More days passed—many days, weeks, months, and years—and the peace in the outside man's household was not disturbed again.

Then one morning, when he visited his barber's as usual to be shaved, just as the barber was about to lay the blade on his throat, the outside man began to shout, I won't come, do you hear? I won't come!

The barber and his customers all stared. The man, looking piercingly at the open door as if someone was framed there, said, Take notice once and for all that I won't come, and go away from here.

He became increasingly restless, and then cried out, Go away, do you hear? Go away if you want to keep all your pretty skin, for I tell you a thousand times I won't come!

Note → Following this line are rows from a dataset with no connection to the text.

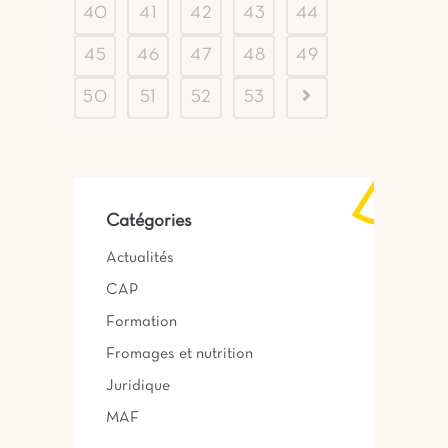
40
41
42
43
44
45
46
47
48
49
50
51
52
53
Catégories
Actualités
CAP
Formation
Fromages et nutrition
Juridique
MAF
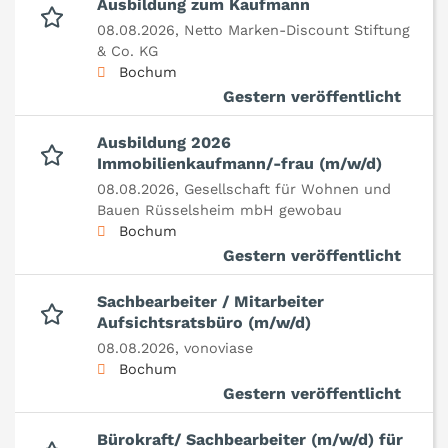
Ausbildung zum Kaufmann
08.08.2026,
Netto Marken-Discount Stiftung
& Co. KG
Bochum
Gestern veröffentlicht
Ausbildung 2026
Immobilienkaufmann/-frau (m/w/d)
08.08.2026,
Gesellschaft für Wohnen und
Bauen Rüsselsheim mbH gewobau
Bochum
Gestern veröffentlicht
Sachbearbeiter / Mitarbeiter
Aufsichtsratsbüro (m/w/d)
08.08.2026,
vonoviase
Bochum
Gestern veröffentlicht
Bürokraft/ Sachbearbeiter (m/w/d) für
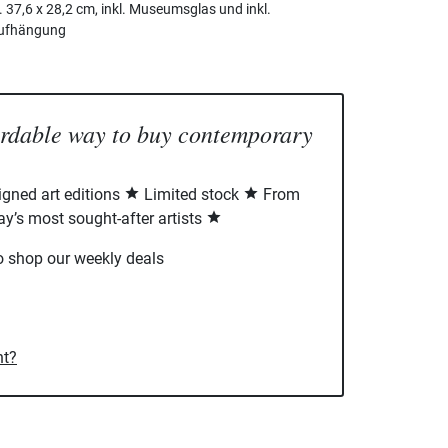
37,6 x 28,2 cm, inkl. Museumsglas und inkl.
Aufhängung
ordable way to buy contemporary
signed art editions
Limited stock
From
ay’s most sought-after artists
o shop our weekly deals
nt?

He continued to rave at the open door about being left in peace, finally springing up and snatching the razor from the barber's hand and leaping out the door, slashing at the air at the person calling him whom nobody else could see. The barber, who did not want to lose his razor, followed. The man ran and the barber pursued, until they were out of the village. Into the dark woods they went. There the man fell into a chasm from which he did not come out again, so that, like all the rest, he had followed the voice that called him.

The barber returned home, beside himself, and told everybody he met what had happened. So the belief spread through the land that the people who had gone away and not returned had fallen into that yawning gulf, for until then no one had known what had become of those who followed the voice of the beautiful woman.

The men from the village formed a search party to visit the scene of the misfortune, to see the insatiable chasm that swallowed up all the people and yet never had enough. Nothing was found. It looked as if, since the beginning of the world, nothing had been there except a broad, open plain. From that day forward, the peaceful people without a name lost their peace and began to die like all people from all time. Like we all must.